NZ research targets lungs for hookworm immunity

New Zealand researchers say they have made a breakthrough that could lead to a vaccine against hookworm, a parasite that plagues an estimated one billion people worldwide.

Their work shows the lungs are the key organ to target in efforts to provide immunity to the gut parasite.

Once in a host, hookworms suck blood voraciously from the walls of the small intestine, causing significant risk of anaemia, a decrease in red blood cells, and loss of iron and protein in the gut.

In developing countries hookworm is a leading cause of maternal and child fatalities and can cause intellectual retardation, premature births and low birth weight.

"There is an urgent need to identify the immune mechanisms that can protect against hookworm infection," said Malaghan Institute director Graham Le Gros.

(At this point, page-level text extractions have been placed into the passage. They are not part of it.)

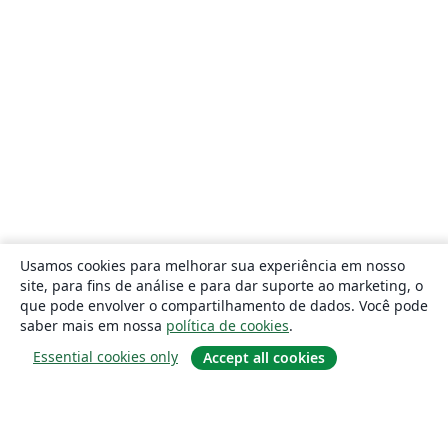
Usamos cookies para melhorar sua experiência em nosso
site, para fins de análise e para dar suporte ao marketing, o
que pode envolver o compartilhamento de dados. Você pode
saber mais em nossa
política de cookies
.
Essential cookies only
Accept all cookies
Sobre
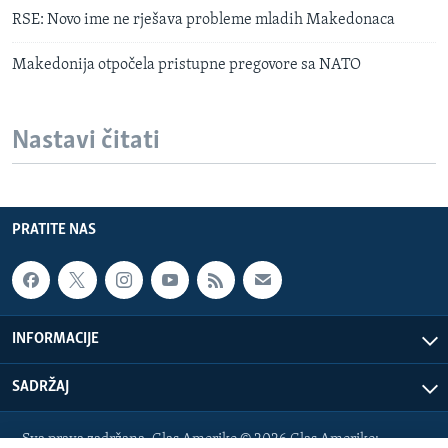
RSE: Novo ime ne rješava probleme mladih Makedonaca
Makedonija otpočela pristupne pregovore sa NATO
Nastavi čitati
PRATITE NAS
INFORMACIJE
SADRŽAJ
Sva prava zadržana. Glas Amerike © 2026 Glas Amerike:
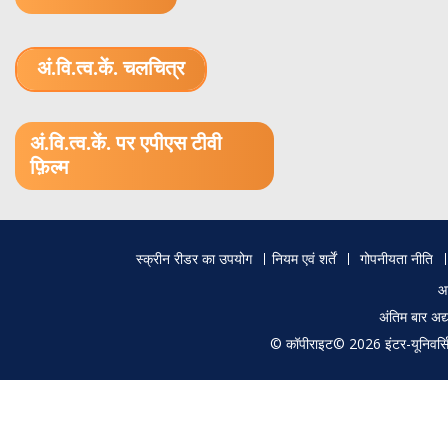
अं.वि.त्व.कें. चलचित्र
1.52 GB (.mov)
अं.वि.त्व.कें. पर एपीएस टीवी
फ़िल्म
Footer
स्क्रीन रीडर का उपयोग
नियम एवं शर्तें
गोपनीयता नीति
menu
आ
अंतिम बार अ
© कॉपीराइट© 2026 इंटर-यूनिवर्सिटी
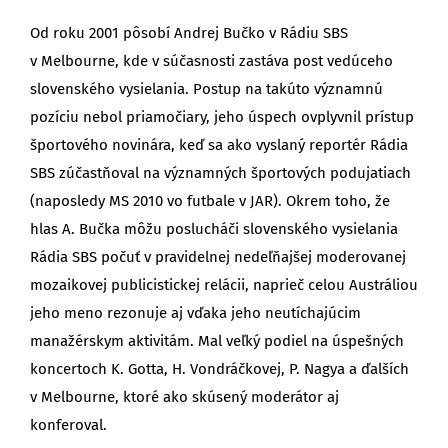
Od roku 2001 pôsobí Andrej Bučko v Rádiu SBS
v Melbourne, kde v súčasnosti zastáva post vedúceho
slovenského vysielania. Postup na takúto významnú
pozíciu nebol priamočiary, jeho úspech ovplyvnil prístup
športového novinára, keď sa ako vyslaný reportér Rádia
SBS zúčastňoval na významných športových podujatiach
(naposledy MS 2010 vo futbale v JAR). Okrem toho, že
hlas A. Bučka môžu poslucháči slovenského vysielania
Rádia SBS počuť v pravidelnej nedeľňajšej moderovanej
mozaikovej publicistickej relácii, naprieč celou Austráliou
jeho meno rezonuje aj vďaka jeho neutíchajúcim
manažérskym aktivitám. Mal veľký podiel na úspešných
koncertoch K. Gotta, H. Vondráčkovej, P. Nagya a ďalších
v Melbourne, ktoré ako skúsený moderátor aj
konferoval.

Prof Le Gros said current controls for hookworm required frequent drenching with antihelminthic drugs in school-age children, but high rates of re-infection occurred soon after treatment and there was evidence of emerging drug resistance.

"Vaccination is currently viewed as the only long-term solution for reducing the enormous burden this disease imposes on developing countries,"  Prof Le Gros said.

The hookworm which affects humans is not found in New Zealand.

Malaghan researcher Marina Harvie - who did the study as part of her PhD thesis - found that the lungs were the critical site for establishing immunity against hookworm, and the team's work has just been accepted for publication in the international scientific journal "Infection and Immunity".

"Our findings imply that for a vaccine to be effective it must target the immune cells resident in the lung and stimulate a specific kind of immune response that we have not yet discovered," Prof Le Gros said.

He said the work was "intimately related" with the institute's separate work on asthma, which is known as a type of inflammatory response that can be affected by a natural infection.

The New Zealand researchers have been working with a related parasite, Nippostrongylus brasiliensis, which attacks rats, but is less infectious than human hookworms.

Scientists have noted there is usually little asthma in regions where hookworms thrive and they have also found that in a tropical African country, The Gabon, schoolchildren infected with parasitic worms have a lower allergic responses to house dust mites than children with no worms.

"It's fascinating that there is such strong connection and that we don't have a clue what it is which connects the two phenomena," Prof Le Gros said.

Mali Camberis, a senior scientist involved in the research for over a decade, said that if scientists could understand what was happening in the simpler rodent parasites, there would be scope to applying the knowledge to the human hookworms.